Claude 529 Overloaded Error: Causes and Safe Resolution

Key takeaways

HTTP 529 is a platform capacity signal, not a per-tenant rate limit.
Agents amplify overload because retry logic exists at every layer of the loop.
Exponential backoff with full jitter, retry budgets, and provider fallback shorten incidents instead of prolonging them.

If you have shipped anything on Anthropic's API, you have seen it:

HTTP 529
{ "type": "error", "error": { "type": "overloaded_error", "message": "Overloaded" } }

It looks like a rate limit, but it is not one. The Anthropic error reference is explicit: 529 means the API is experiencing more traffic than it can serve, independent of your account quota. Understanding that difference is the first step to a retry strategy that does not make things worse.

What 529 actually means

HTTP 529 is non-standard; Anthropic uses it to signal “the API is currently experiencing more traffic than it can serve, independent of your account's rate limits.” It is a system-wide capacity signal, not a per-tenant one. Your quota is fine. The pool is hot.

It is different from:

429 (rate_limit_error) you exceeded your own quota. Slow down.
500 / 503 something is broken on Anthropic's side. Retry.
529 (overloaded_error) capacity is shared and exhausted. Retry, but carefully.

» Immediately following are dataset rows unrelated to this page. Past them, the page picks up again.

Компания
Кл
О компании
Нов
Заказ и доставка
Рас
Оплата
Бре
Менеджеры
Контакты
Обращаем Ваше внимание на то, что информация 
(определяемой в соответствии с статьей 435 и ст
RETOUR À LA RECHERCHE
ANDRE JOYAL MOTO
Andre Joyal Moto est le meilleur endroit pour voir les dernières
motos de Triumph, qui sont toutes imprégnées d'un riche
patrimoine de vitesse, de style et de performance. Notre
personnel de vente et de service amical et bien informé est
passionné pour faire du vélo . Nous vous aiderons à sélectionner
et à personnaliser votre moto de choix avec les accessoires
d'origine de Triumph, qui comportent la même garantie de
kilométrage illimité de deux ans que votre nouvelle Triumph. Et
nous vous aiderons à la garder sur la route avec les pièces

Why it surfaces in agent loops

Agents amplify overload. A chat product makes one call per user message. An agent makes ten, fifty, sometimes hundreds, planning steps, tool-use loops, sub-agents. When the model provider is hot, every layer in an agent retries, and the retries collide. We covered the wire-level view in What actually happens on the wire.

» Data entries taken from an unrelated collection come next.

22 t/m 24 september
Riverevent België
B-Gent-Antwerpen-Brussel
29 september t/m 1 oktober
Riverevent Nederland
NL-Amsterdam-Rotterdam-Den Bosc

The classic failure pattern: a 529 hits a sub-agent. The sub-agent retries three times. The parent agent sees the failure, retries the whole sub-task. Each retry spawns three more sub-agent attempts. You just turned one user request into 12 calls during the exact moment the provider asked you to back off. AWS has a classic write-up on jitter explaining why naive retries are the problem.

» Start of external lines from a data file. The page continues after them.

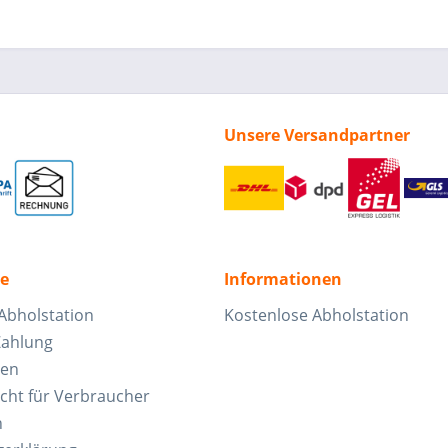
Unsere Versandpartner
ce
Informationen
Abholstation
Kostenlose Abholstation
Zahlung
ten
cht für Verbraucher
n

A retry policy that does not make it worse

Exponential backoff with full jitter. Not fixed delays, not capped backoff with no jitter. Start at about 1s, cap at about 30s, multiply by a random factor in [0.5, 1.5].
Retry budgets, not retry counts. Allow N total retries across the entire agent run, not N per call. Otherwise a deep tool-use tree multiplies your retry pressure by the depth of the tree.
Retry at the outermost layer only. Disable SDK auto-retry in nested components. Let one layer own the retry budget.
Honor retry-after. When Anthropic returns it, use it. Do not back off less than the header says.
Fail open on partial work. If the agent has already done useful work, return what you have rather than burning the run on a final retry storm.
Fallback to a smaller or different model. 529s are usually concentrated on one model. Falling back from Sonnet to Haiku, or to a different provider, often clears immediately.

Where guardrails fit

A network-layer proxy in front of the model API gives you a single place to enforce the retry budget, normalize retry-after handling, fall back across providers, and emit metrics. Without that, every agent service implements its own retry policy and they collide during incidents, exactly the wrong moment for divergence. (Same principle behind the MCP gateway pattern for tool calls.)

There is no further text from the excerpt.